O progresso, como dito, por aqui nunca deu as caras, o clown é um ser antigo, ancestral, analógico, que tem em Godot um rasgo de luz que tudo pode mudar, como este clown, existem outros, qual um sebastianismo que joga com a ideia escatológica do dia do juízo, ou do retorno do rei etíope, ou das inúmeras canções mitológicas que se fundam por todo este mundo que agoniza lutando contra a finitude, que é como a penúria indesejada do mito grego, a morte, pois aqui Godot é um imortal e uma dádiva desta esperança em meio ao deserto que clama.
O clown se porta novamente agora em sua gag de sísifo com o seu chapéu coco que cai e levanta, qual um moebius que vai e volta com uma percepção anfibológica que furta a razão e nos apresenta a loucura da vida de um palhaço triste, que está diante da misericórdia de um Godot que disse que vinha.

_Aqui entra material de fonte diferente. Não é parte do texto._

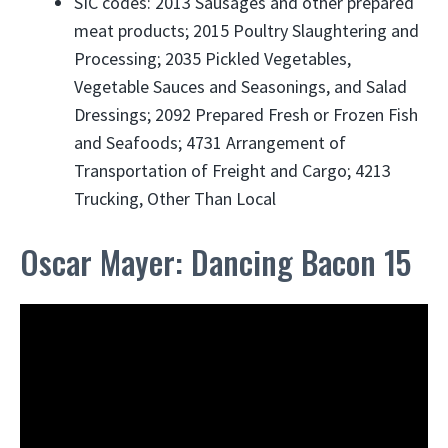
SIC codes: 2013 Sausages and other prepared
meat products; 2015 Poultry Slaughtering and
Processing; 2035 Pickled Vegetables,
Vegetable Sauces and Seasonings, and Salad
Dressings; 2092 Prepared Fresh or Frozen Fish
and Seafoods; 4731 Arrangement of
Transportation of Freight and Cargo; 4213
Trucking, Other Than Local
Oscar Mayer: Dancing Bacon 15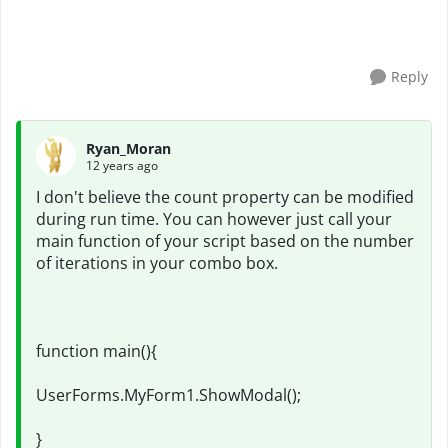
Reply
Ryan_Moran
12 years ago
I don't believe the count property can be modified
during run time. You can however just call your
main function of your script based on the number
of iterations in your combo box.
function main(){
UserForms.MyForm1.ShowModal();
}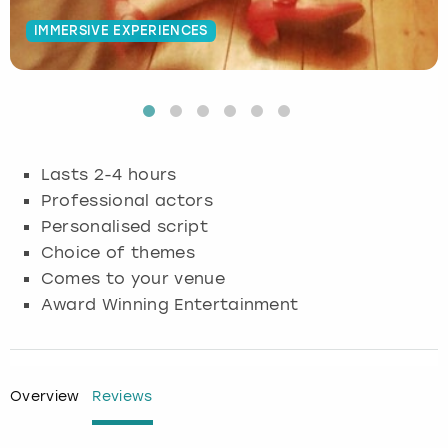
IMMERSIVE EXPERIENCES
Budapest
Hamburg
Manchester
Newcastle
Edinburgh
View more
Cambridge
Krakow
Newcastle
View more
Glasgow
Cardiff
Liverpool
Nottingham
Leeds
Lasts 2-4 hours
Dublin
London
Liverpool
Professional actors
Personalised script
Edinburgh
Manchester
London
Choice of themes
Comes to your venue
Glasgow
Munich
Manchester
Award Winning Entertainment
Leeds
Newcastle
Newcastle
Lisbon
Nottingham
Nottingham
Overview
Reviews
Liverpool
Prague
York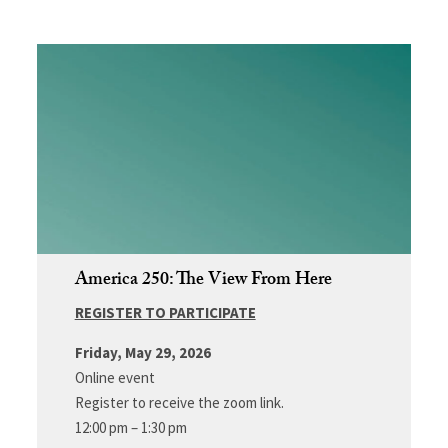
America 250: The View From Here
REGISTER TO PARTICIPATE
Friday, May 29, 2026
Online event
Register to receive the zoom link.
12:00 pm – 1:30 pm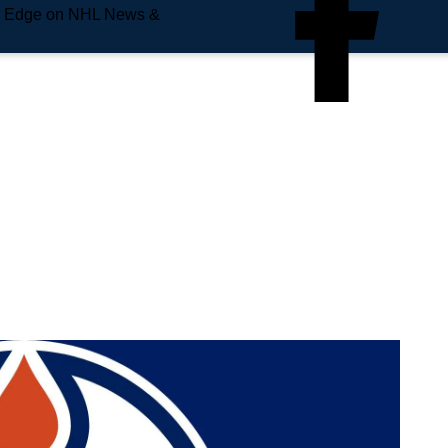
e Edge on NHL News &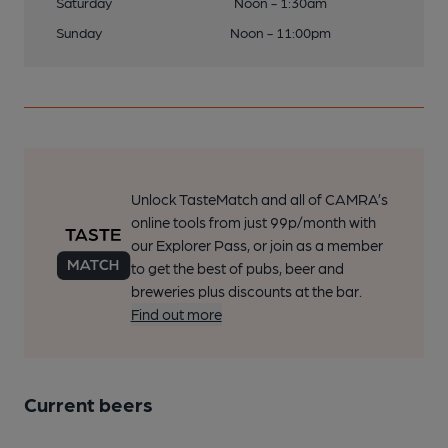
Saturday
Noon - 1:30am
Sunday
Noon - 11:00pm
Unlock TasteMatch and all of CAMRA’s
online tools from just 99p/month with
our Explorer Pass, or join as a member
to get the best of pubs, beer and
breweries plus discounts at the bar.
Find out more
Current beers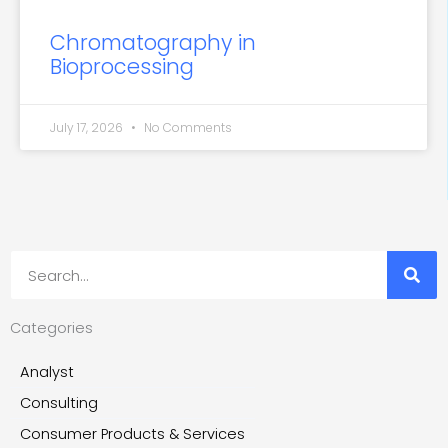
Chromatography in
Bioprocessing
July 17, 2026
No Comments
Search
Categories
Analyst
Consulting
Consumer Products & Services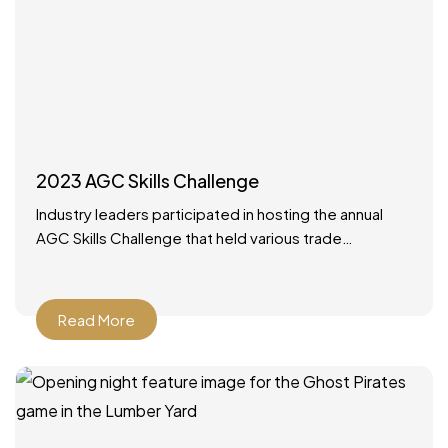
2023 AGC Skills Challenge
Industry leaders participated in hosting the annual
AGC Skills Challenge that held various trade
competitions with high school competitors from
around the state. It was
Read More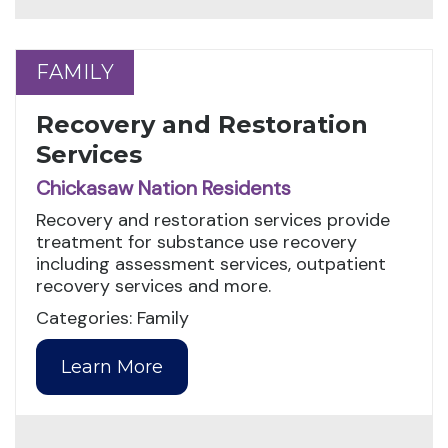
FAMILY
FAMILY
Recovery and Restoration
Services
Chickasaw Nation Residents
Recovery and restoration services provide
treatment for substance use recovery
including assessment services, outpatient
recovery services and more.
Categories: Family
Learn More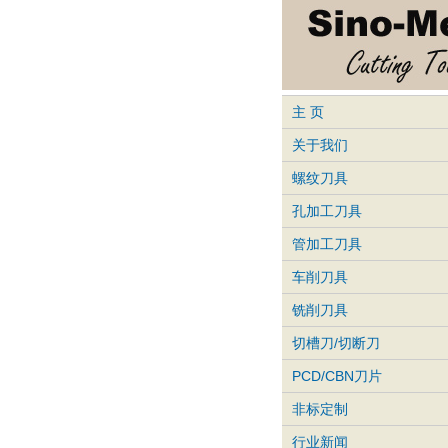
主 页
关于我们
螺纹刀具
孔加工刀具
管加工刀具
车削刀具
铣削刀具
切槽刀/切断刀
PCD/CBN刀片
非标定制
行业新闻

Ou o dito clown teria ouvido esta voz ou imaginado talvez este Godot que nunca existiu, mito e não figura histórica, vai saber.
O sebastianismo no teatro se daria mais a autos como o de Gil Vicente, mas aqui com Godot, temos uma gag becketiana como alegoria do tempo perdido, a angústia fundamental do ser desesperado, aqui o clown poderia ser um mártir do semi-árido, ou ainda um devoto de Padre Cícero aos pés do monte, ou o pagador de promessas com sua cruz diante de uma escadaria, ou por fim o retirante ou o refugiado perdido numa balsa pelo infindo mediterrâneo, com Godot morando do outro lado do mar ou do rio.
Temos o nosso salvador da pátria nos extremos da política, Godot é um misto de messias com deus ex machina que tudo pode, Godot é a máquina viva que toma a dianteira quando o bom senso do clown vira delírio e sua gag com o chapéu coco se repete ad infinitum num jogo maníaco e polarizado.
Às favas com os escrúpulos, Godot tem o clown na mão, este clown infortunado que pede água e pão e tem na sua crendice seu Godot, seu Sebastião, como um grande pacto em que o milagre acontece, e todos são salvos pela mão sobrenatural deste que nos foi enviado, sendo o clown seu mais fervoroso fiel.
Godot é um vazio. Não existe. O clown sai do transe, foi um sonho, não tem oásis e nem jardim das delícias, o mundo é uma devastação, o mundo é uma provação, o mundo é um vale de lágrimas, a dor conduz os homens, o mundo feliz foi um rasgo delirante, um sonho numa noite de verão.
O feitiço que dominava o clown não foi um êxtase, foi um surto, o domínio do fato é o mundo em que o pouco que existe já some na poeira das estrelas, e a vida é imperfeita, e pior, não tem pena de ninguém, Godot muito menos, pois para um bom cético já escaldado, para este, então, Godot não existe.

Gustavo Bastos, filósofo e escritor.